# Work request:
Every line of the data below is to be duplicated exactly, pictures excepted.
(Records provided Opens)
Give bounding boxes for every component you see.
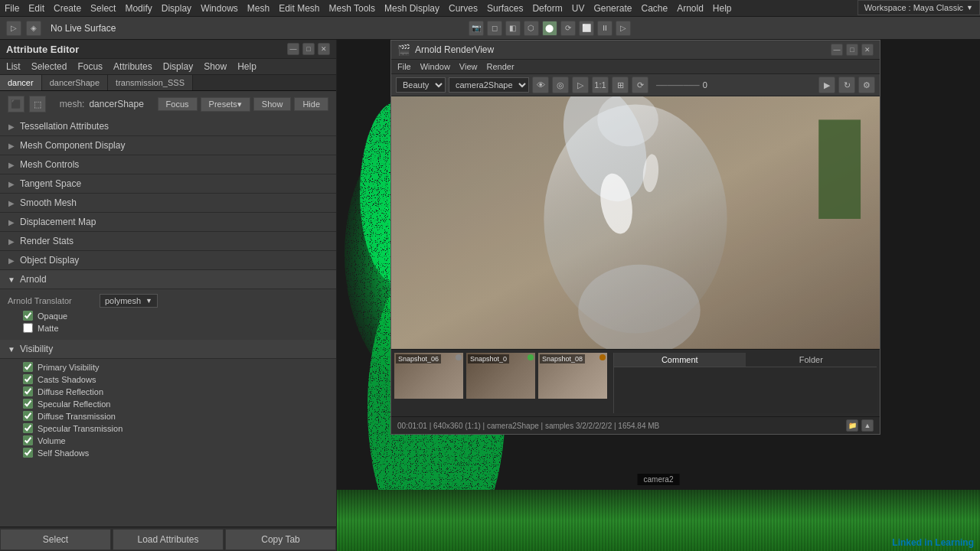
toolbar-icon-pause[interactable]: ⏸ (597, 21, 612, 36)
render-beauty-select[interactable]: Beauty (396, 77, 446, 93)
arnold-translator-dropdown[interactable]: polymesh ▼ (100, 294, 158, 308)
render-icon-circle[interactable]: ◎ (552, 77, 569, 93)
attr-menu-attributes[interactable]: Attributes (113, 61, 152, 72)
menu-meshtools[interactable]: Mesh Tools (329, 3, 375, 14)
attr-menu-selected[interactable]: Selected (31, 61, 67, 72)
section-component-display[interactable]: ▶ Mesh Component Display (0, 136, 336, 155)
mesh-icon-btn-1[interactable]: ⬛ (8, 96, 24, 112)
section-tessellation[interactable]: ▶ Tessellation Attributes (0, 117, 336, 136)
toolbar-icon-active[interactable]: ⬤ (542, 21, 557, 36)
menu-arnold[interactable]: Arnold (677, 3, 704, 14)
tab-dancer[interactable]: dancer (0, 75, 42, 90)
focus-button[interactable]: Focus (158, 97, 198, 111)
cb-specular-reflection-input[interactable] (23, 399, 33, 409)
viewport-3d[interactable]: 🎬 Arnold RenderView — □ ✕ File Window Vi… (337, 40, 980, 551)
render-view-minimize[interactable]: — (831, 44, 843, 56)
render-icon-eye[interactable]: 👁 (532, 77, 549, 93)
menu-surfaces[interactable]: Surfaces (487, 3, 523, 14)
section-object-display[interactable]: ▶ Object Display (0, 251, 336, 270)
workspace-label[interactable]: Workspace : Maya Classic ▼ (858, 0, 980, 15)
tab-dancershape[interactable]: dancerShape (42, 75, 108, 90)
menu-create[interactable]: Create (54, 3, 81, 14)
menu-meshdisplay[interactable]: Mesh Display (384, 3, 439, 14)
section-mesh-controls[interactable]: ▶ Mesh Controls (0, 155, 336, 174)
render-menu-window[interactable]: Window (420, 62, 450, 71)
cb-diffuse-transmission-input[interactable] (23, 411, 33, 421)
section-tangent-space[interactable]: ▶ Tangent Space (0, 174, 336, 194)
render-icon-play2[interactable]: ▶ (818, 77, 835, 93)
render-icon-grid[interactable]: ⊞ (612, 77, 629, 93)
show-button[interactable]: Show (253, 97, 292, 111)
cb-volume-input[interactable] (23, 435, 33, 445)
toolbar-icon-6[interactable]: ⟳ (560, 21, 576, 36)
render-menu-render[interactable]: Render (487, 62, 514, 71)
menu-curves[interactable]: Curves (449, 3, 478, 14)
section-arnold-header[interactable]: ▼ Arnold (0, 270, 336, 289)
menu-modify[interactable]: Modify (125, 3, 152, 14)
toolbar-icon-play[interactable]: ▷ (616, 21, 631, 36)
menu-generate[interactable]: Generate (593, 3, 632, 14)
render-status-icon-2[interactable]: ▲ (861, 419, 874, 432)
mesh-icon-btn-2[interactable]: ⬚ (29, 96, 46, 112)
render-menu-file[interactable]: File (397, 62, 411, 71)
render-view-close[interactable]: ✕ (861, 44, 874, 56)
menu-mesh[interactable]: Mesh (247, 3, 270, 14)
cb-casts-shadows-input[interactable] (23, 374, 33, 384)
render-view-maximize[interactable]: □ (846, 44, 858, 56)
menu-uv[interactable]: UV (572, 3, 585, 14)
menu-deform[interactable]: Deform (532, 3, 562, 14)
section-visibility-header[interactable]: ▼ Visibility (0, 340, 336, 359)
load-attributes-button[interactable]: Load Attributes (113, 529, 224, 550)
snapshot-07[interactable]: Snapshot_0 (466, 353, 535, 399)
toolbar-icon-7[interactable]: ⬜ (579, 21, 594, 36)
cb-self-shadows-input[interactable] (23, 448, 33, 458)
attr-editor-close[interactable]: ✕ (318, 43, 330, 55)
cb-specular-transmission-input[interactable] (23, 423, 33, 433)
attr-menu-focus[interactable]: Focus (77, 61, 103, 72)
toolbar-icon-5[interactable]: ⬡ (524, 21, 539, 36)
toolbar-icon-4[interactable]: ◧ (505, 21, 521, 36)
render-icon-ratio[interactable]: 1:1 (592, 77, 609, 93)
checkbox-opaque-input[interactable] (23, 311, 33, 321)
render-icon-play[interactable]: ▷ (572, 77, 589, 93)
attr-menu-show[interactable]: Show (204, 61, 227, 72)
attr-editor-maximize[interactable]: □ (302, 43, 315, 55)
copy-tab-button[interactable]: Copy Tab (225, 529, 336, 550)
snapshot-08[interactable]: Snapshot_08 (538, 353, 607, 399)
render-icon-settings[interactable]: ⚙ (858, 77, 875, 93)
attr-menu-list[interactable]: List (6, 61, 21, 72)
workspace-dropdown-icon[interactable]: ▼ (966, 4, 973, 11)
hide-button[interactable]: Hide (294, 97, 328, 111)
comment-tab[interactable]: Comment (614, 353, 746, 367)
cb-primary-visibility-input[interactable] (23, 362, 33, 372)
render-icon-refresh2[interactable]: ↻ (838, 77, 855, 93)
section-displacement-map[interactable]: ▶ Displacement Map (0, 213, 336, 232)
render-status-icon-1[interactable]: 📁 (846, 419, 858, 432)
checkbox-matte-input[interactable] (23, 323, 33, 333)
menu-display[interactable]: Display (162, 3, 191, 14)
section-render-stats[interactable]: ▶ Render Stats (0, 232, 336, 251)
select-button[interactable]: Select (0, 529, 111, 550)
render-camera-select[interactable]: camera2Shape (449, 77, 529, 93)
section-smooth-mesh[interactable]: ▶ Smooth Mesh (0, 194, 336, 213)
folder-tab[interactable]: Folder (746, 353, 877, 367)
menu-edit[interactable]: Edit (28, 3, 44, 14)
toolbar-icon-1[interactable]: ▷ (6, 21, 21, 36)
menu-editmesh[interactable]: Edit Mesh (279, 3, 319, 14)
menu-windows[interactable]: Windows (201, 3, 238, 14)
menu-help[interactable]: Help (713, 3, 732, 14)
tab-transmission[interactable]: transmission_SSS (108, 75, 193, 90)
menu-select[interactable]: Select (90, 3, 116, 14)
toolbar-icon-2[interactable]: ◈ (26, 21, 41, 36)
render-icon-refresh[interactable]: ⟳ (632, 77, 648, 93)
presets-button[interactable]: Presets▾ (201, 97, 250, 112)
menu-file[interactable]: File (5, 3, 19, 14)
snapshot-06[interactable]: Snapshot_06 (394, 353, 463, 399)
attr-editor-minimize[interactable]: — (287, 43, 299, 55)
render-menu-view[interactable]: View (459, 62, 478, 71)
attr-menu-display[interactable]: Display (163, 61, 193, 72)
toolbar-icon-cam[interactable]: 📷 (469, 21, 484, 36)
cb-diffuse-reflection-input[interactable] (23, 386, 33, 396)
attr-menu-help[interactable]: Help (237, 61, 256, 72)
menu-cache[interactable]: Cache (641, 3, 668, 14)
(Records provided Closes)
# Your response:
Give bounding boxes for every component you see.
toolbar-icon-pause[interactable]: ⏸ (597, 21, 612, 36)
render-beauty-select[interactable]: Beauty (396, 77, 446, 93)
arnold-translator-dropdown[interactable]: polymesh ▼ (100, 294, 158, 308)
render-icon-circle[interactable]: ◎ (552, 77, 569, 93)
attr-menu-attributes[interactable]: Attributes (113, 61, 152, 72)
menu-meshtools[interactable]: Mesh Tools (329, 3, 375, 14)
attr-menu-selected[interactable]: Selected (31, 61, 67, 72)
section-component-display[interactable]: ▶ Mesh Component Display (0, 136, 336, 155)
mesh-icon-btn-1[interactable]: ⬛ (8, 96, 24, 112)
section-tessellation[interactable]: ▶ Tessellation Attributes (0, 117, 336, 136)
toolbar-icon-active[interactable]: ⬤ (542, 21, 557, 36)
menu-arnold[interactable]: Arnold (677, 3, 704, 14)
tab-dancer[interactable]: dancer (0, 75, 42, 90)
focus-button[interactable]: Focus (158, 97, 198, 111)
cb-specular-reflection-input[interactable] (23, 399, 33, 409)
viewport-3d[interactable]: 🎬 Arnold RenderView — □ ✕ File Window Vi… (337, 40, 980, 551)
render-view-minimize[interactable]: — (831, 44, 843, 56)
render-icon-eye[interactable]: 👁 (532, 77, 549, 93)
menu-surfaces[interactable]: Surfaces (487, 3, 523, 14)
section-object-display[interactable]: ▶ Object Display (0, 251, 336, 270)
workspace-label[interactable]: Workspace : Maya Classic ▼ (858, 0, 980, 15)
tab-dancershape[interactable]: dancerShape (42, 75, 108, 90)
menu-create[interactable]: Create (54, 3, 81, 14)
menu-meshdisplay[interactable]: Mesh Display (384, 3, 439, 14)
section-mesh-controls[interactable]: ▶ Mesh Controls (0, 155, 336, 174)
render-menu-window[interactable]: Window (420, 62, 450, 71)
cb-diffuse-transmission-input[interactable] (23, 411, 33, 421)
section-tangent-space[interactable]: ▶ Tangent Space (0, 174, 336, 194)
render-icon-play2[interactable]: ▶ (818, 77, 835, 93)
render-icon-grid[interactable]: ⊞ (612, 77, 629, 93)
show-button[interactable]: Show (253, 97, 292, 111)
cb-volume-input[interactable] (23, 435, 33, 445)
toolbar-icon-6[interactable]: ⟳ (560, 21, 576, 36)
render-menu-render[interactable]: Render (487, 62, 514, 71)
menu-curves[interactable]: Curves (449, 3, 478, 14)
section-arnold-header[interactable]: ▼ Arnold (0, 270, 336, 289)
menu-modify[interactable]: Modify (125, 3, 152, 14)
toolbar-icon-play[interactable]: ▷ (616, 21, 631, 36)
menu-generate[interactable]: Generate (593, 3, 632, 14)
render-status-icon-2[interactable]: ▲ (861, 419, 874, 432)
mesh-icon-btn-2[interactable]: ⬚ (29, 96, 46, 112)
render-menu-file[interactable]: File (397, 62, 411, 71)
render-view-close[interactable]: ✕ (861, 44, 874, 56)
menu-mesh[interactable]: Mesh (247, 3, 270, 14)
cb-casts-shadows-input[interactable] (23, 374, 33, 384)
render-view-maximize[interactable]: □ (846, 44, 858, 56)
menu-uv[interactable]: UV (572, 3, 585, 14)
menu-deform[interactable]: Deform (532, 3, 562, 14)
section-visibility-header[interactable]: ▼ Visibility (0, 340, 336, 359)
load-attributes-button[interactable]: Load Attributes (113, 529, 224, 550)
snapshot-07[interactable]: Snapshot_0 (466, 353, 535, 399)
toolbar-icon-7[interactable]: ⬜ (579, 21, 594, 36)
cb-self-shadows-input[interactable] (23, 448, 33, 458)
attr-editor-close[interactable]: ✕ (318, 43, 330, 55)
cb-specular-transmission-input[interactable] (23, 423, 33, 433)
attr-menu-focus[interactable]: Focus (77, 61, 103, 72)
toolbar-icon-5[interactable]: ⬡ (524, 21, 539, 36)
toolbar-icon-4[interactable]: ◧ (505, 21, 521, 36)
render-icon-ratio[interactable]: 1:1 (592, 77, 609, 93)
checkbox-opaque-input[interactable] (23, 311, 33, 321)
render-icon-play[interactable]: ▷ (572, 77, 589, 93)
attr-menu-show[interactable]: Show (204, 61, 227, 72)
attr-editor-maximize[interactable]: □ (302, 43, 315, 55)
copy-tab-button[interactable]: Copy Tab (225, 529, 336, 550)
snapshot-08[interactable]: Snapshot_08 (538, 353, 607, 399)
render-icon-settings[interactable]: ⚙ (858, 77, 875, 93)
attr-menu-list[interactable]: List (6, 61, 21, 72)
workspace-dropdown-icon[interactable]: ▼ (966, 4, 973, 11)
hide-button[interactable]: Hide (294, 97, 328, 111)
comment-tab[interactable]: Comment (614, 353, 746, 367)
cb-primary-visibility-input[interactable] (23, 362, 33, 372)
render-icon-refresh2[interactable]: ↻ (838, 77, 855, 93)
section-displacement-map[interactable]: ▶ Displacement Map (0, 213, 336, 232)
render-status-icon-1[interactable]: 📁 (846, 419, 858, 432)
checkbox-matte-input[interactable] (23, 323, 33, 333)
menu-display[interactable]: Display (162, 3, 191, 14)
section-render-stats[interactable]: ▶ Render Stats (0, 232, 336, 251)
select-button[interactable]: Select (0, 529, 111, 550)
render-camera-select[interactable]: camera2Shape (449, 77, 529, 93)
section-smooth-mesh[interactable]: ▶ Smooth Mesh (0, 194, 336, 213)
folder-tab[interactable]: Folder (746, 353, 877, 367)
menu-edit[interactable]: Edit (28, 3, 44, 14)
toolbar-icon-1[interactable]: ▷ (6, 21, 21, 36)
menu-editmesh[interactable]: Edit Mesh (279, 3, 319, 14)
menu-windows[interactable]: Windows (201, 3, 238, 14)
menu-help[interactable]: Help (713, 3, 732, 14)
tab-transmission[interactable]: transmission_SSS (108, 75, 193, 90)
menu-select[interactable]: Select (90, 3, 116, 14)
toolbar-icon-2[interactable]: ◈ (26, 21, 41, 36)
render-icon-refresh[interactable]: ⟳ (632, 77, 648, 93)
presets-button[interactable]: Presets▾ (201, 97, 250, 112)
menu-file[interactable]: File (5, 3, 19, 14)
snapshot-06[interactable]: Snapshot_06 (394, 353, 463, 399)
attr-editor-minimize[interactable]: — (287, 43, 299, 55)
render-menu-view[interactable]: View (459, 62, 478, 71)
attr-menu-display[interactable]: Display (163, 61, 193, 72)
toolbar-icon-cam[interactable]: 📷 (469, 21, 484, 36)
cb-diffuse-reflection-input[interactable] (23, 386, 33, 396)
attr-menu-help[interactable]: Help (237, 61, 256, 72)
menu-cache[interactable]: Cache (641, 3, 668, 14)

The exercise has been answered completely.